- _HOW TO COMPLETE THIS TASK_: All the data must be output exactly as given.

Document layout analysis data
###

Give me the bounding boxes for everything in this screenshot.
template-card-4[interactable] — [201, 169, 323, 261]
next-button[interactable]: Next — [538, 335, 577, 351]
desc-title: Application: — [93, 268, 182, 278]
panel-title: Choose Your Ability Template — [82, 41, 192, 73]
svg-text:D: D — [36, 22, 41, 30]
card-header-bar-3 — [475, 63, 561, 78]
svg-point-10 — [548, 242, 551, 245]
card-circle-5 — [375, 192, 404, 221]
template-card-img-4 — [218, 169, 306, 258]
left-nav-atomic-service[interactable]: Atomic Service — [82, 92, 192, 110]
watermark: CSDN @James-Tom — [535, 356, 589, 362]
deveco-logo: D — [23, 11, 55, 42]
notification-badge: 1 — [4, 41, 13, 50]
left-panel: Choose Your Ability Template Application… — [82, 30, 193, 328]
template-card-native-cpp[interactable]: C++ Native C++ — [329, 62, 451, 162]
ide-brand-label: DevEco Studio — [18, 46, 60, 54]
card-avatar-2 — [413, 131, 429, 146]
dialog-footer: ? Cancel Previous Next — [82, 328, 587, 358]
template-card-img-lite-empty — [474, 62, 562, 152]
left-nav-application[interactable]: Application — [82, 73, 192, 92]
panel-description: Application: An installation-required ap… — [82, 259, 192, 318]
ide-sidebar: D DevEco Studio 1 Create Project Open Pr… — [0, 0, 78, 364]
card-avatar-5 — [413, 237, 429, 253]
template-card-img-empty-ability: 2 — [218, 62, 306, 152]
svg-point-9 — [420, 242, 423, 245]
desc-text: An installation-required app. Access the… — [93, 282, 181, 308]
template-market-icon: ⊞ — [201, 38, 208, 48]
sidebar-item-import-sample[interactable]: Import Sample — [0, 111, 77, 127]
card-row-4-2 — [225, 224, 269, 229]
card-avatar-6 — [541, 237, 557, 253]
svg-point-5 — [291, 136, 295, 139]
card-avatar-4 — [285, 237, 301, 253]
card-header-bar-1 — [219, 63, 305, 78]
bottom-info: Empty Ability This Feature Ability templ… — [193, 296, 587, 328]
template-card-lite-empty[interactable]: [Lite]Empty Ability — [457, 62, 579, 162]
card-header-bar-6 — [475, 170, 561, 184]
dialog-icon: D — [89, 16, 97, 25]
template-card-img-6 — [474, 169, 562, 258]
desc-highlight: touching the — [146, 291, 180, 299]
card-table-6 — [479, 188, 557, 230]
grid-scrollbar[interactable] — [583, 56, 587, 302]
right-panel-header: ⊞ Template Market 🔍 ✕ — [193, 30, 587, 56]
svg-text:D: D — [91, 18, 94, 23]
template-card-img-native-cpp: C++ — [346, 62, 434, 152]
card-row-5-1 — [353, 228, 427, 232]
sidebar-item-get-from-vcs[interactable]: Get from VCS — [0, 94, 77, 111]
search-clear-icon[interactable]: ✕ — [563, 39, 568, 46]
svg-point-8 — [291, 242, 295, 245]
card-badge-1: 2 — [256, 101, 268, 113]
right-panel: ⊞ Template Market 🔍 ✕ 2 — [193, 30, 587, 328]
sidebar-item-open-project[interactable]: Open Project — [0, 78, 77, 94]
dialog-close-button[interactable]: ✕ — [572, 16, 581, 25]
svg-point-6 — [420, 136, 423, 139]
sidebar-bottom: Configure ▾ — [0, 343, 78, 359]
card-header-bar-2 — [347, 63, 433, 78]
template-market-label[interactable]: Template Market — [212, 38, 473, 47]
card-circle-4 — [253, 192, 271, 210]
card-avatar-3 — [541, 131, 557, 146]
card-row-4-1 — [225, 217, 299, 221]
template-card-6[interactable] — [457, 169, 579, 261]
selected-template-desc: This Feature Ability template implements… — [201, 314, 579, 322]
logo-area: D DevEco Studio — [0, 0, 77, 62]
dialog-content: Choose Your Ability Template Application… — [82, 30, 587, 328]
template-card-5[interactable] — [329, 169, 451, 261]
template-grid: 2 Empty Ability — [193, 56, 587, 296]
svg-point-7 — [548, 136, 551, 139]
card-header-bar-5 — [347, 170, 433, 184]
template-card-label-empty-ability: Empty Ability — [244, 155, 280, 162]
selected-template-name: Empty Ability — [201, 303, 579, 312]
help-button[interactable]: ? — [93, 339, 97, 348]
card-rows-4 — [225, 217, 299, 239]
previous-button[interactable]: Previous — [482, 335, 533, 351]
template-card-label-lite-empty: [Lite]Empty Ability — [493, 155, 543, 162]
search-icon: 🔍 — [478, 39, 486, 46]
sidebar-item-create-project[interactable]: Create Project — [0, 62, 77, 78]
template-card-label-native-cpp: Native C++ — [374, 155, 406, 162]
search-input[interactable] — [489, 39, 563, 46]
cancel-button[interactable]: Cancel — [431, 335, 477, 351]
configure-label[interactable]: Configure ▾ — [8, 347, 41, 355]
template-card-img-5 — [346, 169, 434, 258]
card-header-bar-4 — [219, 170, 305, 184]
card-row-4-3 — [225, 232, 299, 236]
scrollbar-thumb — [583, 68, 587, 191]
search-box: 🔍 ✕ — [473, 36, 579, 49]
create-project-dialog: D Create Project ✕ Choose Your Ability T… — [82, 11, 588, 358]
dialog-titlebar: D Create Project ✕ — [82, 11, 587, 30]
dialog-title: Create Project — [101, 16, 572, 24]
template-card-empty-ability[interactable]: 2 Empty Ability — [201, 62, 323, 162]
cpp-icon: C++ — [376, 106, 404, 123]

###

- _TASK OUTPUT_:
Give me the bounding boxes for everything in this screenshot.
template-card-4[interactable] — [201, 169, 323, 261]
next-button[interactable]: Next — [538, 335, 577, 351]
desc-title: Application: — [93, 268, 182, 278]
panel-title: Choose Your Ability Template — [82, 41, 192, 73]
svg-text:D: D — [36, 22, 41, 30]
card-header-bar-3 — [475, 63, 561, 78]
svg-point-10 — [548, 242, 551, 245]
card-circle-5 — [375, 192, 404, 221]
template-card-img-4 — [218, 169, 306, 258]
left-nav-atomic-service[interactable]: Atomic Service — [82, 92, 192, 110]
watermark: CSDN @James-Tom — [535, 356, 589, 362]
deveco-logo: D — [23, 11, 55, 42]
notification-badge: 1 — [4, 41, 13, 50]
left-panel: Choose Your Ability Template Application… — [82, 30, 193, 328]
template-card-native-cpp[interactable]: C++ Native C++ — [329, 62, 451, 162]
ide-brand-label: DevEco Studio — [18, 46, 60, 54]
card-avatar-2 — [413, 131, 429, 146]
dialog-footer: ? Cancel Previous Next — [82, 328, 587, 358]
template-card-img-lite-empty — [474, 62, 562, 152]
left-nav-application[interactable]: Application — [82, 73, 192, 92]
panel-description: Application: An installation-required ap… — [82, 259, 192, 318]
ide-sidebar: D DevEco Studio 1 Create Project Open Pr… — [0, 0, 78, 364]
card-avatar-5 — [413, 237, 429, 253]
template-card-img-empty-ability: 2 — [218, 62, 306, 152]
svg-point-9 — [420, 242, 423, 245]
desc-text: An installation-required app. Access the… — [93, 282, 181, 308]
template-market-icon: ⊞ — [201, 38, 208, 48]
sidebar-item-import-sample[interactable]: Import Sample — [0, 111, 77, 127]
card-row-4-2 — [225, 224, 269, 229]
card-avatar-6 — [541, 237, 557, 253]
svg-point-5 — [291, 136, 295, 139]
card-avatar-4 — [285, 237, 301, 253]
card-header-bar-1 — [219, 63, 305, 78]
bottom-info: Empty Ability This Feature Ability templ… — [193, 296, 587, 328]
template-card-lite-empty[interactable]: [Lite]Empty Ability — [457, 62, 579, 162]
card-header-bar-6 — [475, 170, 561, 184]
dialog-icon: D — [89, 16, 97, 25]
template-card-img-6 — [474, 169, 562, 258]
desc-highlight: touching the — [146, 291, 180, 299]
card-table-6 — [479, 188, 557, 230]
grid-scrollbar[interactable] — [583, 56, 587, 302]
right-panel-header: ⊞ Template Market 🔍 ✕ — [193, 30, 587, 56]
svg-text:D: D — [91, 18, 94, 23]
template-card-img-native-cpp: C++ — [346, 62, 434, 152]
card-row-5-1 — [353, 228, 427, 232]
sidebar-item-get-from-vcs[interactable]: Get from VCS — [0, 94, 77, 111]
search-clear-icon[interactable]: ✕ — [563, 39, 568, 46]
svg-point-8 — [291, 242, 295, 245]
card-badge-1: 2 — [256, 101, 268, 113]
right-panel: ⊞ Template Market 🔍 ✕ 2 — [193, 30, 587, 328]
sidebar-item-open-project[interactable]: Open Project — [0, 78, 77, 94]
dialog-close-button[interactable]: ✕ — [572, 16, 581, 25]
svg-point-6 — [420, 136, 423, 139]
sidebar-bottom: Configure ▾ — [0, 343, 78, 359]
card-header-bar-2 — [347, 63, 433, 78]
template-market-label[interactable]: Template Market — [212, 38, 473, 47]
card-circle-4 — [253, 192, 271, 210]
card-avatar-3 — [541, 131, 557, 146]
card-row-4-1 — [225, 217, 299, 221]
template-card-6[interactable] — [457, 169, 579, 261]
selected-template-desc: This Feature Ability template implements… — [201, 314, 579, 322]
logo-area: D DevEco Studio — [0, 0, 77, 62]
dialog-content: Choose Your Ability Template Application… — [82, 30, 587, 328]
template-card-5[interactable] — [329, 169, 451, 261]
template-grid: 2 Empty Ability — [193, 56, 587, 296]
svg-point-7 — [548, 136, 551, 139]
card-header-bar-5 — [347, 170, 433, 184]
template-card-label-empty-ability: Empty Ability — [244, 155, 280, 162]
selected-template-name: Empty Ability — [201, 303, 579, 312]
help-button[interactable]: ? — [93, 339, 97, 348]
card-rows-4 — [225, 217, 299, 239]
previous-button[interactable]: Previous — [482, 335, 533, 351]
template-card-label-lite-empty: [Lite]Empty Ability — [493, 155, 543, 162]
search-icon: 🔍 — [478, 39, 486, 46]
sidebar-item-create-project[interactable]: Create Project — [0, 62, 77, 78]
template-card-label-native-cpp: Native C++ — [374, 155, 406, 162]
search-input[interactable] — [489, 39, 563, 46]
cancel-button[interactable]: Cancel — [431, 335, 477, 351]
configure-label[interactable]: Configure ▾ — [8, 347, 41, 355]
template-card-img-5 — [346, 169, 434, 258]
card-header-bar-4 — [219, 170, 305, 184]
card-row-4-3 — [225, 232, 299, 236]
scrollbar-thumb — [583, 68, 587, 191]
search-box: 🔍 ✕ — [473, 36, 579, 49]
create-project-dialog: D Create Project ✕ Choose Your Ability T… — [82, 11, 588, 358]
dialog-titlebar: D Create Project ✕ — [82, 11, 587, 30]
dialog-title: Create Project — [101, 16, 572, 24]
template-card-empty-ability[interactable]: 2 Empty Ability — [201, 62, 323, 162]
cpp-icon: C++ — [376, 106, 404, 123]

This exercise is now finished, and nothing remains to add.